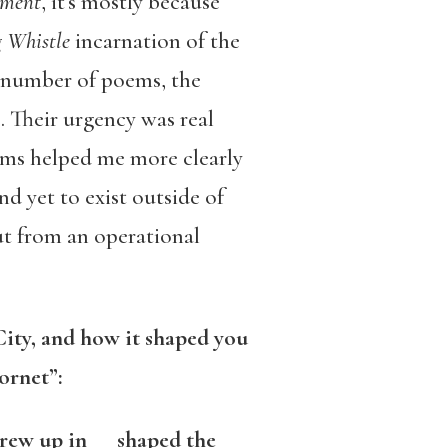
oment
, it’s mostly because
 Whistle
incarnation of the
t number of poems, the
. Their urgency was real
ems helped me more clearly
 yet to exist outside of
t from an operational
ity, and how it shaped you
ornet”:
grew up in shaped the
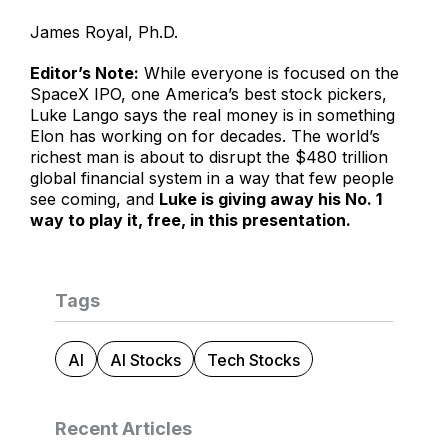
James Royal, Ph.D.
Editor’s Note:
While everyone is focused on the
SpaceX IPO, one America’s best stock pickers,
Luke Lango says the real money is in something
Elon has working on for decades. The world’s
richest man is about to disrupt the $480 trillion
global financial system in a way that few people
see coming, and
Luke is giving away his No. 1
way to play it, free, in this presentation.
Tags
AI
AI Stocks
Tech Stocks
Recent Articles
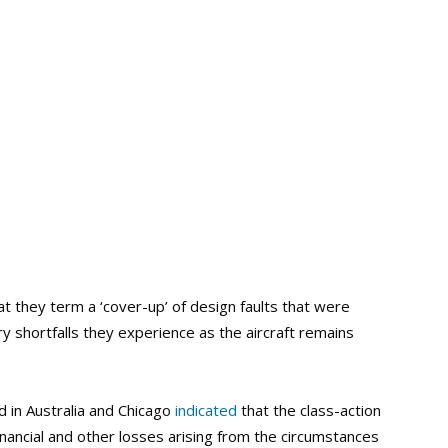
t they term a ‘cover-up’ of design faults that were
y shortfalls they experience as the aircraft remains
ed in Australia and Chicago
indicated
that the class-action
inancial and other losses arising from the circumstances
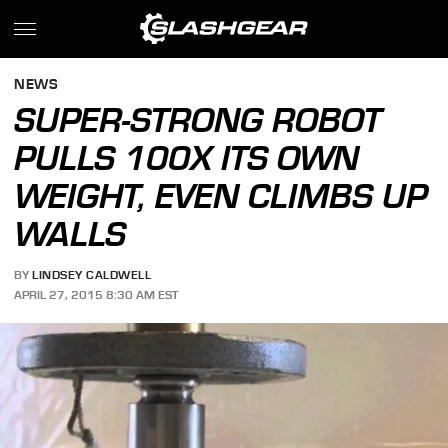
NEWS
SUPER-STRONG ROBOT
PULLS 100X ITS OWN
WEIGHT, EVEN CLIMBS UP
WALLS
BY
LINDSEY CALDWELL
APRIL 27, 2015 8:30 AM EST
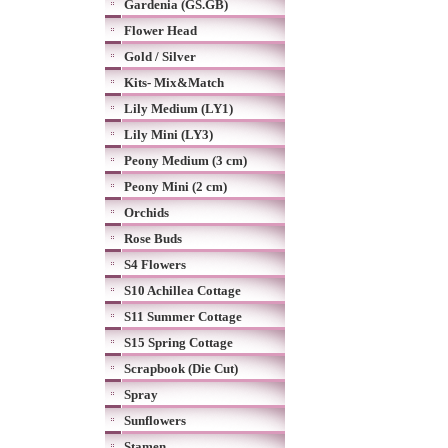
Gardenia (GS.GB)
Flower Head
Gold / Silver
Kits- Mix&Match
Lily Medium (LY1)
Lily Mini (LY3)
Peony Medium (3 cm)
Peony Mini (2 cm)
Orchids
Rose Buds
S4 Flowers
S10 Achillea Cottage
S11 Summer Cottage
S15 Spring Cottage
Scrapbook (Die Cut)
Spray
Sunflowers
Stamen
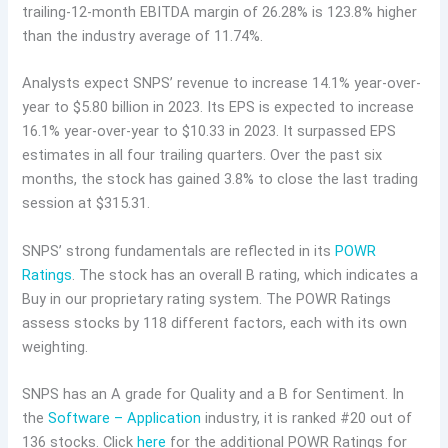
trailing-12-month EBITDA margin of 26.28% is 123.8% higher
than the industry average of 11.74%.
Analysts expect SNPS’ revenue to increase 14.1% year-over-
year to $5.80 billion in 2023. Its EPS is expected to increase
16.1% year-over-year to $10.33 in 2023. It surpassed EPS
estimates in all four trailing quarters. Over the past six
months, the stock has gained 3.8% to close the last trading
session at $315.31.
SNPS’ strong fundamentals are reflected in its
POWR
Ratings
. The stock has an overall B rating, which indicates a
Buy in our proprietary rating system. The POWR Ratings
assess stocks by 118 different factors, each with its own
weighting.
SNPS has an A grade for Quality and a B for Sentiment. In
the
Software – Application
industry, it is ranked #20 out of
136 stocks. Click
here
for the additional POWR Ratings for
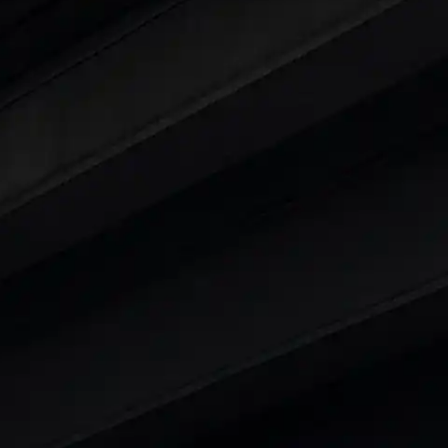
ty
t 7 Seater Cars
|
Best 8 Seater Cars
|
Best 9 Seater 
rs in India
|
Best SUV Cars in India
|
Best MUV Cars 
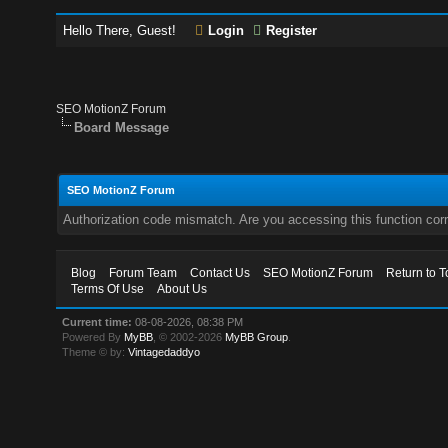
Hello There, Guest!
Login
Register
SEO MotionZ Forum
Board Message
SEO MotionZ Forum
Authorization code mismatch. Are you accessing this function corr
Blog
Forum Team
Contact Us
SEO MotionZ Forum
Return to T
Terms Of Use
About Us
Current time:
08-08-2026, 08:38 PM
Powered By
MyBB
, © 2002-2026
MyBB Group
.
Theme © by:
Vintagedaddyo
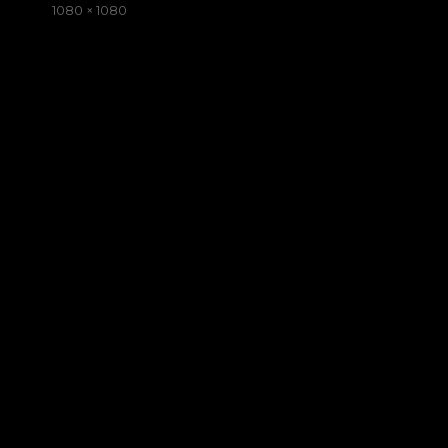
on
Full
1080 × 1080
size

━━━━━━━━━━

## WORK ORDER
Everything in the listing above must be retyped exactly, except for the pictures.

## ANSWER TO THE PROBLEM
oment
, it’s mostly because
 Whistle
incarnation of the
t number of poems, the
. Their urgency was real
ems helped me more clearly
 yet to exist outside of
t from an operational
ity, and how it shaped you
ornet”:
grew up in shaped the
James Royal, Ph.D.
Editor’s Note:
While everyone is focused on the
SpaceX IPO, one America’s best stock pickers,
Luke Lango says the real money is in something
Elon has working on for decades. The world’s
richest man is about to disrupt the $480 trillion
global financial system in a way that few people
see coming, and
Luke is giving away his No. 1
way to play it, free, in this presentation.
Tags
AI
AI Stocks
Tech Stocks
Recent Articles
t they term a ‘cover-up’ of design faults that were
y shortfalls they experience as the aircraft remains
ed in Australia and Chicago
indicated
that the class-action
inancial and other losses arising from the circumstances
NEWS
SUPER-STRONG ROBOT
PULLS 100X ITS OWN
WEIGHT, EVEN CLIMBS UP
WALLS
BY
LINDSEY CALDWELL
APRIL 27, 2015 8:30 AM EST
Gardenia (GS.GB)
Flower Head
Gold / Silver
Kits- Mix&Match
Lily Medium (LY1)
Lily Mini (LY3)
Peony Medium (3 cm)
Peony Mini (2 cm)
Orchids
Rose Buds
S4 Flowers
S10 Achillea Cottage
S11 Summer Cottage
S15 Spring Cottage
Scrapbook (Die Cut)
Spray
Sunflowers
Stamen
trailing-12-month EBITDA margin of 26.28% is 123.8% higher
than the industry average of 11.74%.
Analysts expect SNPS’ revenue to increase 14.1% year-over-
year to $5.80 billion in 2023. Its EPS is expected to increase
16.1% year-over-year to $10.33 in 2023. It surpassed EPS
estimates in all four trailing quarters. Over the past six
months, the stock has gained 3.8% to close the last trading
session at $315.31.
SNPS’ strong fundamentals are reflected in its
POWR
Ratings
. The stock has an overall B rating, which indicates a
Buy in our proprietary rating system. The POWR Ratings
assess stocks by 118 different factors, each with its own
weighting.
SNPS has an A grade for Quality and a B for Sentiment. In
the
Software – Application
industry, it is ranked #20 out of
136 stocks. Click
here
for the additional POWR Ratings for
ty
t 7 Seater Cars
|
Best 8 Seater Cars
|
Best 9 Seater 
rs in India
|
Best SUV Cars in India
|
Best MUV Cars 
Hello There, Guest!
Login
Register
SEO MotionZ Forum
Board Message
SEO MotionZ Forum
Authorization code mismatch. Are you accessing this function corr
Blog
Forum Team
Contact Us
SEO MotionZ Forum
Return to T
Terms Of Use
About Us
Current time:
08-08-2026, 08:38 PM
Powered By
MyBB
, © 2002-2026
MyBB Group
.
Theme © by:
Vintagedaddyo
on
Full
1080 × 1080
size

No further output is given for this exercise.